The blue arrives before anything else. I crossed a plain country of cotton and low desert, khaki to the edge of sight, before the first dome lifted over the rooftops in a colour that has no business in all that dust, a deep cobalt banded with turquoise. It is the first sign of what these cities were, and where their money went. Samarkand, Bukhara and Khiva sit along a trade road that died when the sea routes opened, and the wonder of them is how much of the tile is still standing.
Samarkand keeps its grandest room outdoors. The Registan is three tiled schools facing each other across a single square, each a cliff of glazed brick and cut mosaic, and the oldest was raised by Ulugh Beg, a grandson of the conqueror Timur who ruled here in the fifteenth century and measured the length of the year to within a minute from an observatory on the edge of town. At midday the square lies flat and hot and thick with tour groups. Come back at dusk, when the facades warm and the swifts come out, and it becomes the finest thing I saw in the country. On the school across the square two great cats, half lion and half tiger, run down white deer beneath a rising sun with a human face, painted onto the front of a house of religion in a faith that frowns on painting living things at all.
For the tile itself, close enough to lay a hand on, the place is Shah-i-Zinda, a lane of tombs that climbs a low hill on the edge of the city. It is a working shrine, grown over centuries around the grave of a cousin of the Prophet, and it reads like a catalogue of everything a tiler can do: glazed brick, carved terracotta, hand-painted majolica, and mosaic cut from single tiles and set piece by piece. I went early, before the coaches, and had the corridor to myself for twenty minutes, both walls close and blue and cold under the fingers.


Bukhara is the opposite of a set-piece. Where Samarkand hands you monuments one at a time, Bukhara is a whole medieval town left more or less intact, and the pleasure is in wandering it with no particular aim.
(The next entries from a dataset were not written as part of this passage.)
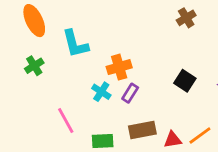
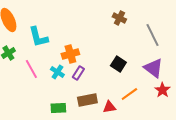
brown cross: (186, 18) -> (119, 18), turned -32
pink line: (66, 120) -> (31, 69), moved
orange line: (200, 136) -> (129, 94), moved

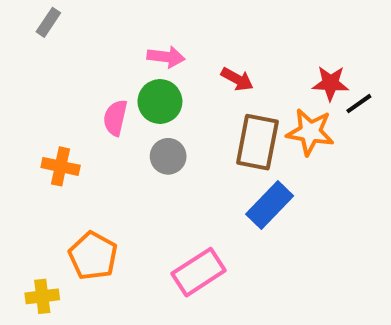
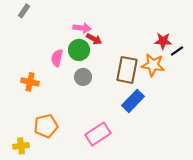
red arrow: (237, 79) -> (94, 39), moved
orange pentagon: (93, 256) -> (46, 126), turned 30

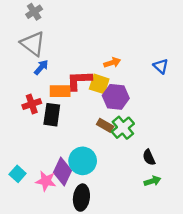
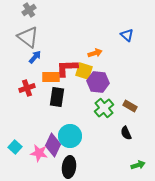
blue triangle: (161, 66) -> (127, 35), moved
black rectangle: (52, 115) -> (57, 97), moved
brown rectangle: (105, 125) -> (130, 106), moved
green arrow: (152, 181) -> (138, 165), moved

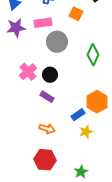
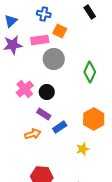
orange square: (76, 14) -> (60, 31), moved
blue rectangle: (78, 115) -> (60, 127), moved
orange arrow: (47, 129) -> (33, 134), moved, turned -35

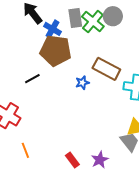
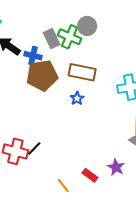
brown rectangle: (106, 69) -> (82, 72), moved
black line: (32, 79) -> (34, 149), moved
orange line: (25, 150) -> (63, 186), moved

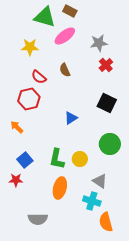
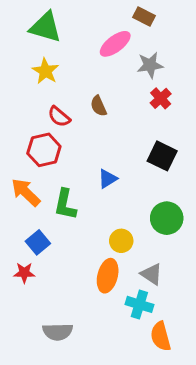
brown rectangle: (70, 11) -> (144, 17), moved
green triangle: (45, 17) -> (45, 27), moved
pink ellipse: (65, 36) -> (115, 44), moved
yellow star: (30, 47) -> (45, 71), turned 30
orange arrow: (17, 127) -> (26, 192), size x1.5
green L-shape: (57, 159) -> (65, 204), moved
orange ellipse: (60, 188) -> (108, 276), moved

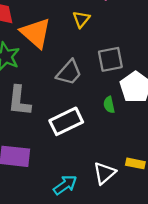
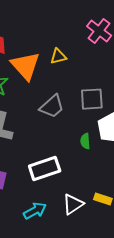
yellow triangle: (81, 19) -> (58, 56), moved, turned 30
white rectangle: (66, 121) -> (45, 169), moved

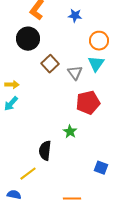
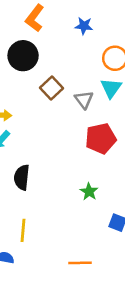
green star: (70, 132) -> (89, 192), moved
black semicircle: (45, 151) -> (22, 177), moved
yellow line: (28, 174) -> (23, 230), turned -48

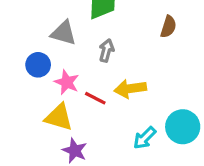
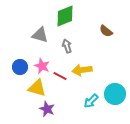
brown semicircle: (168, 27) -> (106, 31), turned 112
gray arrow: (106, 50) -> (67, 46), turned -32
blue circle: (38, 65) -> (20, 67), moved

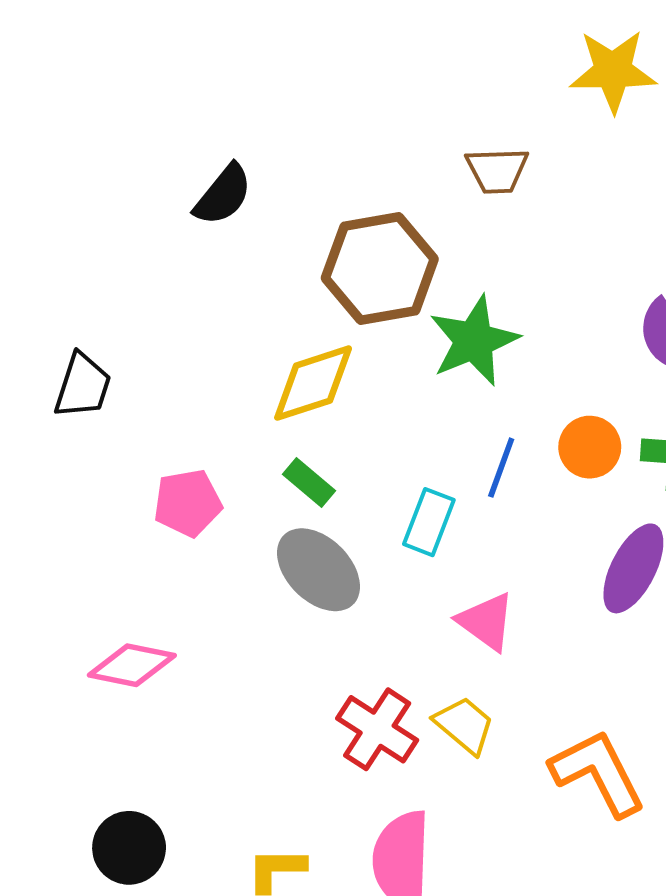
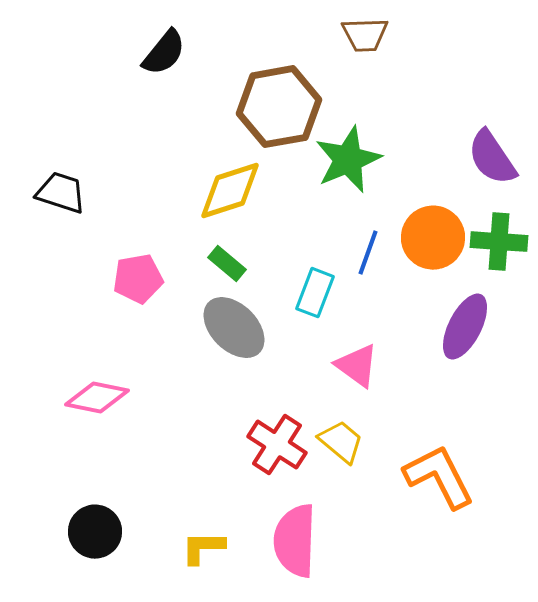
black trapezoid: (83, 386) -> (61, 193), turned -90
orange circle: (590, 447) -> (433, 238), size x1.4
At its heart stands the Kalyan minaret, a brick tower finished in 1127, and the story every guide tells is that Genghis Khan, who levelled most of the city a century later, looked up at it and ordered it spared. Around it the covered bazaars still run, four domed halls that once sorted the trade by kind, the jewellers under one roof and the money-changers under another. They sell carpets and knives and the blue-and-white pottery of the Fergana valley now, but the light still falls through the same holes in the same domes.


The other thing worth crossing the country for is lunch. Plov is rice cooked down with mutton, onion and yellow carrot in a wide iron pot, and every region insists its own is the true one. In Samarkand they lay it out in careful layers and slice cured horse sausage over the top; in Bukhara they sweeten it with raisins. It is a midday dish, made in the morning and gone by mid-afternoon, eaten off shared platters at long tables, often under a mulberry tree by a pool of still water. Take green tea with it, poured a little at a time into a bowl with no handle, and do not be in a hurry to get up.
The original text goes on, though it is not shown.